"Is it possible to make a living by simply watching light? Monet did. Vermeer
did. I believe Vincent did too. They painted light in order to witness the dance
between revelation and concealment, exposure and darkness. " - Terry Tempest Williams
An interesting 'green' alternative to shopping is the 'Swap don't Shop' movement. I heard about it through The Nature Conservancy and find it inspiring. This kind of movement is happening all around the country in all kinds of communities. Swapping is a sustainable idea that will help our planet. All kinds of things can be swapped, clothes are probably the most common (the average American throws 68lbs of clothing and textiles into the land fill EVERY YEAR!) but garden surplus, eggs, milk, art, dishes, tools, and many other items could be swapped.
So many of the choices we make have a major impact on the planet. This means that there are Eco-friendly changes that we can make everyday that can have a lasting healthy effect.
Hosting a 'Swap don't Shop' party is one way to be an everyday environmentalist.
The upcoming Autumn Equinox can be a time of reflection upon the year’s successes and failure and a moment of celebration of the harvest cycle. This time of year reminds me to pause and look at the bigger picture of my life. I feel this due to the changes I am making in my garden and how the changes seem to suggest a time of reflection. I have been planting the winter garden, composting spent plants and planting cover crops.
I am also making this quilt from old clothes and material scraps. All of them would have most likely gone into a land fill because they were so ripped up and old. It is fun putting the different pieces together and composing a design.
Here are a couple close ups of different places on the quilt:
Some snow peas ready to be put in the garden:
my garden changing into winter mode:
"The garden is, in a sense, the cosmos in miniature, a condensation of the world that is open to your senses. It doesn't end at the limits of your own parcel of land, or your own state, or your own nation."
A book I go back to over and over again for support and inspiration is called, "If You Want to Write" by Brenda Ueland. I think the title could be, "If You Want to Create Art of any kind." I just substitute the word 'write' for 'art' when I read this book. Here is a passage from this book:
The author writes......
".......the moment I read Van Gogh's letter I knew what art was, and the creative
impulse. It is a feeling of love and enthusiasm for something, and in a direct,
simple, passionate and true way, you try to show this beauty in things to
others, by drawing it. And Van Gogh's little drawing on the cheap note paper was
a work of art because he loved the sky and the frail lamppost against it so
seriously that he made the drawing with the most exquisite conscientiousness and
- Brenda Ueland (from If Want to Write: A Book about Art, Independence
Perhaps anytime we do something from a place of love we are contributing 'art' to this fragile home we call earth.
I have been altering T-shirts recently, something I really enjoy doing.
I enjoy sitting outside and sewing by hand. I have learned a lot from other artists' blogs. One in particular comes to mind called: Electic-Meanderings created by Deanna 7Trees. Deanna's blog is filled with inspiration, how tos', and Deanna herself is one of the most encouraging people I have met in a long time. I encourage you to visit her blog and become a 'follower' .

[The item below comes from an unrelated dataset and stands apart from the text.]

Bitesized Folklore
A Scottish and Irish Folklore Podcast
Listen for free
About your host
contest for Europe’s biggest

Shirts on my favorite rocking chair!
Much of the social history of early America has been lost to us precisely because women were expected to use needles rather than pens. Yet if textiles are in one sense an emblem of women’s oppression, they have also been an almost universal medium of female expression. If historians are to understand the lives of women in times past, they must not only cherish the Anne Bradstreets and Martha Ballards who mastered the mysterious ways of quill pens, they must also decipher work composed in yarn and thread.”

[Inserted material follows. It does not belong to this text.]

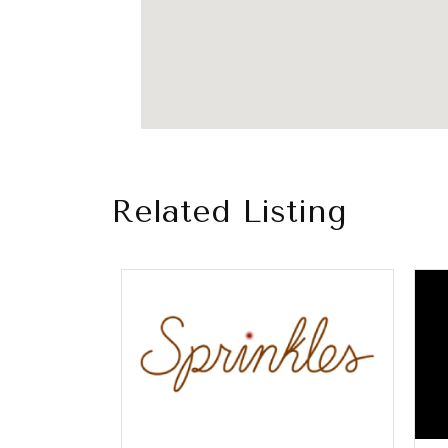
Related Listing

–Pulitzer Prize-winning historian Laurel Thatcher Ulrich
These are some small mixed media paintings I am selling at "Dino's" in Loch Lomond, CA. Dino's is a wonderful Deli and market where you can get freshly made sandwiches, salads, drinks and much more. Loch Lomond is in Northern California a beautiful pine tree filled rural area.

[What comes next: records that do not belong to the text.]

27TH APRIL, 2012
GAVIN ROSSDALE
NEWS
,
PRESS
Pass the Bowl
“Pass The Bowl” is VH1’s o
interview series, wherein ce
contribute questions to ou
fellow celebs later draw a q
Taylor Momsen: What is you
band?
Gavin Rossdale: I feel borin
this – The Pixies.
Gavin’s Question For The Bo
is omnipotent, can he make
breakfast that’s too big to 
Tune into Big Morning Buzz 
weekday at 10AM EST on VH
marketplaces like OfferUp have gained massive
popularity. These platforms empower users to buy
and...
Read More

I have taken time to really look at some of the amazing beetles around our home. Their colors and patterns are stunning and inspiring for any artist. I chanced across this book by Poul Beckmann called, "Living Jewels" which is full of beautiful photos of beetles. I didn't know this but beetles have been called 'living jewels' due to their beauty. Here are some images from Poul Beckmann's book:
I rescued Raven when she was approximately a year old (perhaps a bit younger) and often wondered what she was like as a puppy. This painting is one of my tributes to Raven and how I imagine her as a puppy! She starts my days out with her love and kindness so I titled this painting, "Starting Our Days with Kindness."